La police de Sarko pète les plombs ?

Publié le par ehim

Témoignage :

" Concert à Grenoble:
(...) Je devais donc jouer vendredi dernier (16.03.07) au Brin de  Zinc à Chambéry avec le groupe Tikipoon dans le cadre d'un festival reggae.
Rien à signaler jusque là, mise à part une petite discussion de comptoir avec le responsable de salle dans l'après-midi, juste avant nos balances, qui me signalait la venue régulière (et notamment la veille) de la police nationale aux soirées organisées par le Brin de Zinc. Une police décrite au passage comme relativement agressive lors de ses visites...

22 h 30 : nous entamons notre concert. 20 mn de set... Et soudain, alors que nous commençons notre huitième morceau, les lumières s'allument brusquement, et le responsable de la salle monte sur scène, nous annonçant au micro :
"Nous sommes désolés mais la police va devoir procéder à un contrôle généralisé."
Près de 180 personnes étaient présentes à ce moment là !!! Et, en effet, nous voyons alors rentrer dans la salle trois policiers en uniformes et armés qui procèdent alors bel et bien aux contrôles proprement dit.


Evidemment, 180 personnes à interroger, c'est long... 40 minutes s'écoulent durant lesquelles nous patientons tous, nous musiciens et spectateurs,en espérant que le concert puisse reprendre.
Et au terme de cette véritable inspection en salle, on voit avec stupéfaction les policiers monter sur scène et venir nous interroger à notre tour !!!
Le type de questions posées ? Je vous le donne dans le mille !!!
"Qui êtes vous ? D'où venez vous?

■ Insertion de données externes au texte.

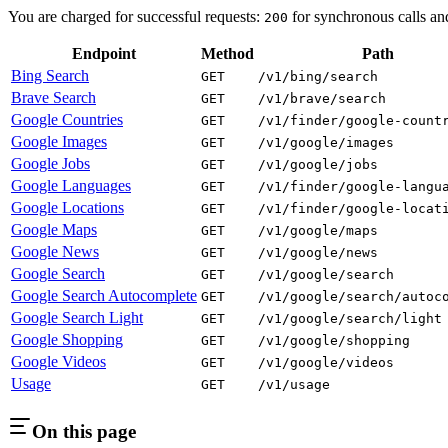
You are charged for successful requests:
for synchronous calls a
200
Endpoint
Method
Path
Bing Search
GET
/v1/bing/search
Brave Search
GET
/v1/brave/search
Google Countries
GET
/v1/finder/google-count
Google Images
GET
/v1/google/images
Google Jobs
GET
/v1/google/jobs
Google Languages
GET
/v1/finder/google-langu
Google Locations
GET
/v1/finder/google-locat
Google Maps
GET
/v1/google/maps
Google News
GET
/v1/google/news
Google Search
GET
/v1/google/search
Google Search Autocomplete
GET
/v1/google/search/autoc
Google Search Light
GET
/v1/google/search/light
Google Shopping
GET
/v1/google/shopping
Google Videos
GET
/v1/google/videos
Usage
GET
/v1/usage
On this page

Avez vous signé un contrat pour le concert de ce soir ? Etes vous en association ? Quelle est votre activité ? Qui est le président ? Détenez vous la licence d'entrepreneur ?"

Nous tâchons d'être le plus clair possible en répondant aux différentes questions (amis artistes de tous bords, je ne vous fais pas de dessins, c'est effectivement très facile quand on est en pleine prestation de se préoccuper de ce genre de problématiques. ..) en restant le plus courtois possible.

Suite à quoi le policier prend congé et descend du plateau, tout en n'oubliant pas au passage de relever l'identité, l'adresse du domicile du chanteur du groupe et son numéro de téléphone.
Et le concert reprend, pour finalement arriver à son terme 45 minutes plus tard... "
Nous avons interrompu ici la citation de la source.